Exercise aim -> All of the data that follows should be given again exactly, without its images.

BEGIN Provided records

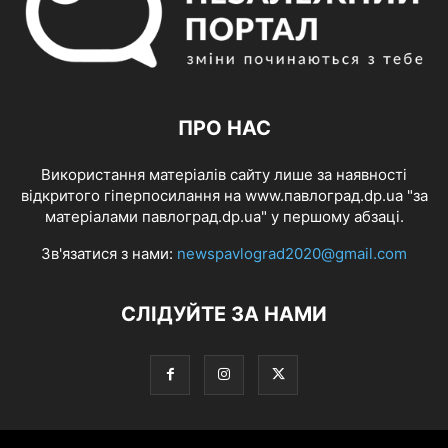
ПРО НАС
Використання матеріалів сайту лише за наявності
відкритого гіперпосилання на www.павлоград.dp.ua "за
матеріалами павлоград.dp.ua" у першому абзаці.
Зв'язатися з нами:
newspavlograd2020@gmail.com
СЛІДУЙТЕ ЗА НАМИ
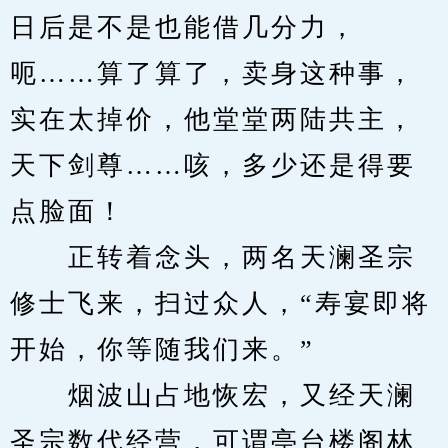
日后是不是也能借几分力，
呃……算了算了，卖身这种事，
实在太掉价，他堂堂两陆共主，
天下剑尊……咳，多少还是得要
点脸面！
　　正转着念头，两名天澜圣宗
修士飞来，扫过众人，“寿宴即将
开始，你等随我们来。”
　　烟波山占地恢宏，又经天澜
圣宗数代经营，可谓亭台楼阁林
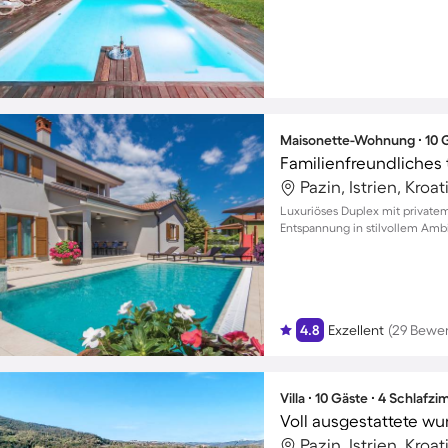
Maisonette-Wohnung ∙ 10 G
Pazin, Istrien, Kroat
Luxuriöses Duplex mit privatem 
Entspannung in stilvollem Amb
4.8
Exzellent
(29 Bewe
Villa ∙ 10 Gäste ∙ 4 Schlafz
Pazin, Istrien, Kroat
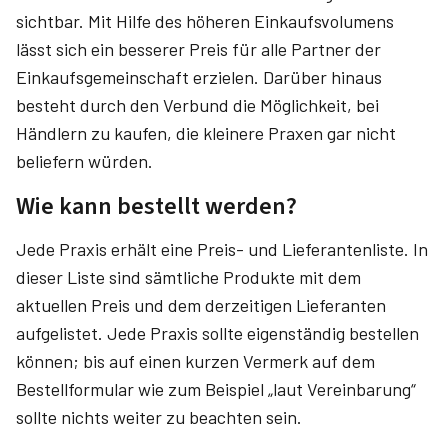
sichtbar. Mit Hilfe des höheren Einkaufsvolumens
lässt sich ein besserer Preis für alle Partner der
Einkaufsgemeinschaft erzielen. Darüber hinaus
besteht durch den Verbund die Möglichkeit, bei
Händlern zu kaufen, die kleinere Praxen gar nicht
beliefern würden.
Wie kann bestellt werden?
Jede Praxis erhält eine Preis- und Lieferantenliste. In
dieser Liste sind sämtliche Produkte mit dem
aktuellen Preis und dem derzeitigen Lieferanten
aufgelistet. Jede Praxis sollte eigenständig bestellen
können; bis auf einen kurzen Vermerk auf dem
Bestellformular wie zum Beispiel „laut Vereinbarung“
sollte nichts weiter zu beachten sein.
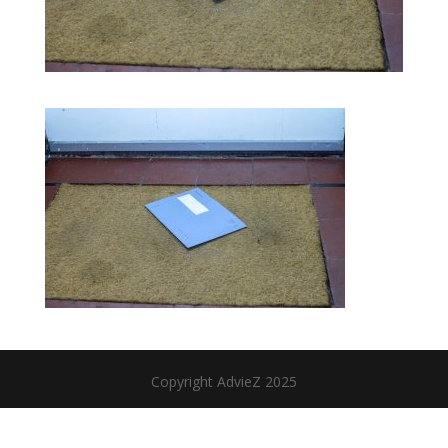
Copyright AdvieZ 2025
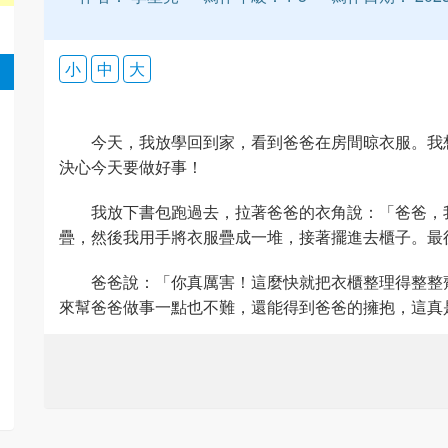
小
中
大
今天，我放學回到家，看到爸爸在房間晾衣服。我
決心今天要做好事！
我放下書包跑過去，拉著爸爸的衣角說：「爸爸，
疊，然後我用手將衣服疊成一堆，接著擺進去櫃子。最
爸爸說：「你真厲害！這麼快就把衣櫃整理得整整
來幫爸爸做事一點也不難，還能得到爸爸的擁抱，這真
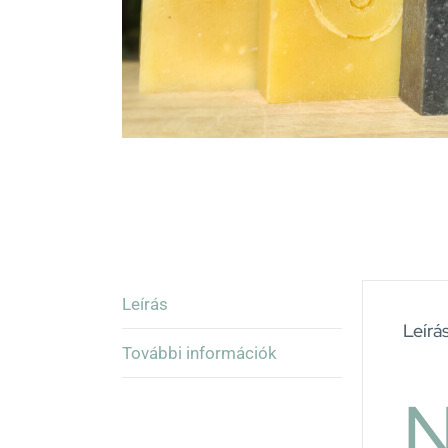
Leírás
Leírá
További információk
N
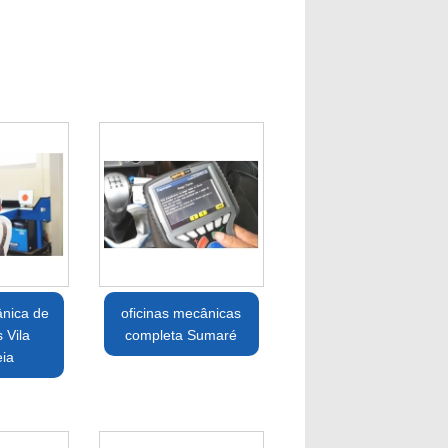
ânica de
oficinas mecânicas
 Vila
completa Sumaré
ia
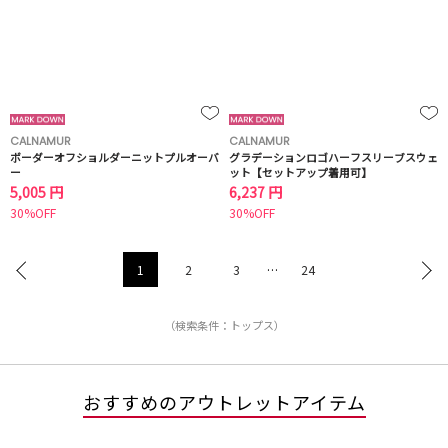
CALNAMUR
CALNAMUR
ボーダーオフショルダーニットプルオーバ
グラデーションロゴハーフスリーブスウェ
ー
ット【セットアップ着用可】
5,005 円
6,237 円
30%OFF
30%OFF
1
2
3
…
24
（検索条件：トップス）
おすすめのアウトレットアイテム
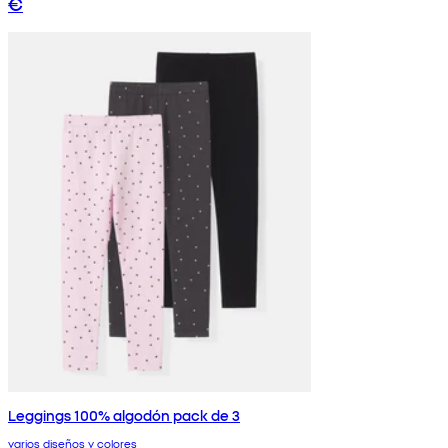
€
Leggings 100% algodón pack de 3
varios diseños y colores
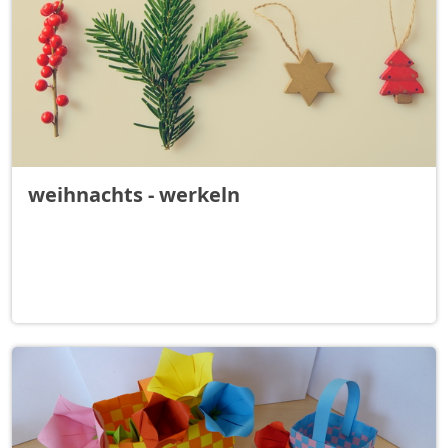
weihnachts - werkeln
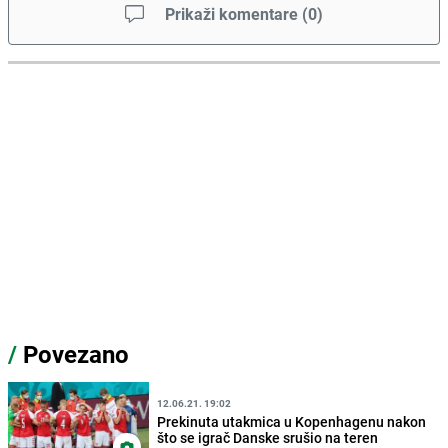
Prikaži komentare
(
0
)
/
Povezano
12.06.21. 19:02
Prekinuta utakmica u Kopenhagenu nakon
što se igrač Danske srušio na teren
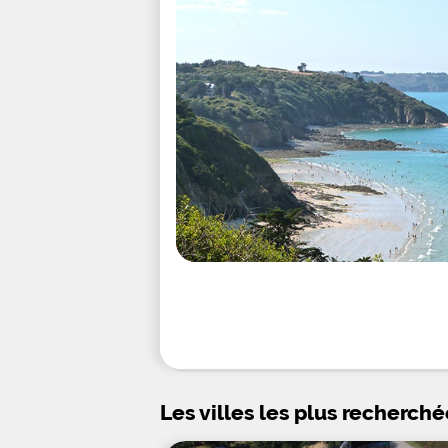
Les villes les plus recherché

END Provided records

Response ->
ПРО НАС
Використання матеріалів сайту лише за наявності
відкритого гіперпосилання на www.павлоград.dp.ua "за
матеріалами павлоград.dp.ua" у першому абзаці.
Зв'язатися з нами:
newspavlograd2020@gmail.com
СЛІДУЙТЕ ЗА НАМИ
日后是不是也能借几分力，
呃……算了算了，卖身这种事，
实在太掉价，他堂堂两陆共主，
天下剑尊……咳，多少还是得要
点脸面！
　　正转着念头，两名天澜圣宗
修士飞来，扫过众人，“寿宴即将
开始，你等随我们来。”
　　烟波山占地恢宏，又经天澜
圣宗数代经营，可谓亭台楼阁林
Maisonette-Wohnung ∙ 10 G
Pazin, Istrien, Kroat
Luxuriöses Duplex mit privatem 
Entspannung in stilvollem Amb
4.8
Exzellent
(29 Bewe
Villa ∙ 10 Gäste ∙ 4 Schlafz
Pazin, Istrien, Kroat
sichtbar. Mit Hilfe des höheren Einkaufsvolumens
lässt sich ein besserer Preis für alle Partner der
Einkaufsgemeinschaft erzielen. Darüber hinaus
besteht durch den Verbund die Möglichkeit, bei
Händlern zu kaufen, die kleinere Praxen gar nicht
beliefern würden.
Wie kann bestellt werden?
Jede Praxis erhält eine Preis- und Lieferantenliste. In
dieser Liste sind sämtliche Produkte mit dem
aktuellen Preis und dem derzeitigen Lieferanten
aufgelistet. Jede Praxis sollte eigenständig bestellen
können; bis auf einen kurzen Vermerk auf dem
Bestellformular wie zum Beispiel „laut Vereinbarung“
sollte nichts weiter zu beachten sein.
Copyright AdvieZ 2025
小
中
大
今天，我放學回到家，看到爸爸在房間晾衣服。我
決心今天要做好事！
我放下書包跑過去，拉著爸爸的衣角說：「爸爸，
疊，然後我用手將衣服疊成一堆，接著擺進去櫃子。最
爸爸說：「你真厲害！這麼快就把衣櫃整理得整整
來幫爸爸做事一點也不難，還能得到爸爸的擁抱，這真
Leírás
Leírá
További információk
N
ânica de
oficinas mecânicas
 Vila
completa Sumaré
ia
CALNAMUR
CALNAMUR
ボーダーオフショルダーニットプルオーバ
グラデーションロゴハーフスリーブスウェ
ー
ット【セットアップ着用可】
5,005 円
6,237 円
30%OFF
30%OFF
1
2
3
…
24
（検索条件：トップス）
おすすめのアウトレットアイテム
€
Leggings 100% algodón pack de 3
varios diseños y colores
weihnachts - werkeln
Prikaži komentare
(
0
)
/
Povezano
12.06.21. 19:02
Prekinuta utakmica u Kopenhagenu nakon
što se igrač Danske srušio na teren
Les villes les plus recherché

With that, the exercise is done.